- Written by: Chantal Akerman
- Directed by: Chantal Akerman
- Starring: Circe Lethem; Julien Rassam;
- Country of origin: France
- Original language: French

Production
- Cinematography: Raymond Fromont
- Editor: Martine Lebon
- Running time: 63 mins
- Production companies: Arte; Sony Music Entertainment;

Original release
- Network: Arte
- Release: 4 November 1994

= Portrait of a Young Girl at the End of the 60s in Brussels =

1994 film by Chantal Akerman

Portrait of a Young Girl at the End of the 60s in Brussels (French: Portrait d'une jeune fille de la fin des années 60 à Bruxelles) is a 1994 television film by Belgian feminist and avant-garde filmmaker Chantal Akerman. It is a semi-autobiographical coming-of-age story with feminist and LGBT themes.

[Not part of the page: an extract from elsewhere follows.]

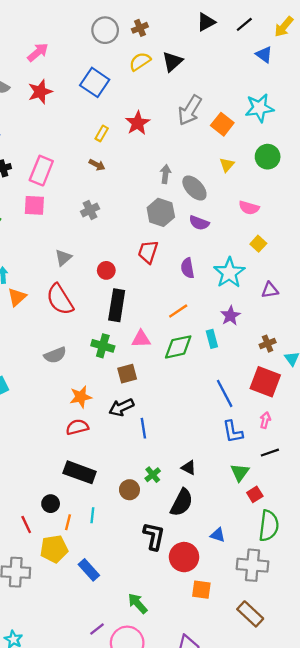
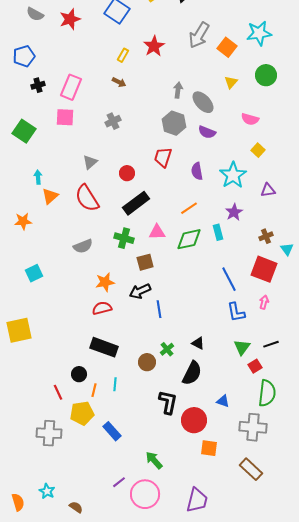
black rectangle: (117, 305) -> (136, 203), turned 44
black line: (270, 453) -> (271, 344), moved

The film was created for Arte's nine-part series Tous les garcons et les filles de leur âge (All the Boys and Girls of Their Age). The series, which belongs to le jeune cinéma français (the Young French Cinema) movement of the 1990s, has been described as "'enormously influential" by the British Film Institute's Sight & Sound magazine.

== Plot ==
The film follows 15-year-old Michele (Circe Lethem), her best friend Danielle (Joelle Marlier), and the army deserter Paul (Julien Rassam) in Brussels, April 1968. After dropping out of school one day, Michele meets Paul at the cinema, and they kiss. Afterwards, they wander the streets, discussing love, sexuality, politics and philosophy. Michele reveals to Paul that she kissed him to tell someone else about it, and make them "suffer". Later, she leaves Paul to meet with her friend Danielle, to whom she tells the story of kissing him. Danielle remarks that Michele is in a strange mood. They make plans to go to a party together that night, and Michele returns to Paul. They resume their wandering around Brussels. Having originally claimed to be in Brussels to meet a lover, Paul eventually reveals that he has deserted the army. He and Michele have her first sexual encounter after dancing together to Suzanne at her cousin's empty apartment.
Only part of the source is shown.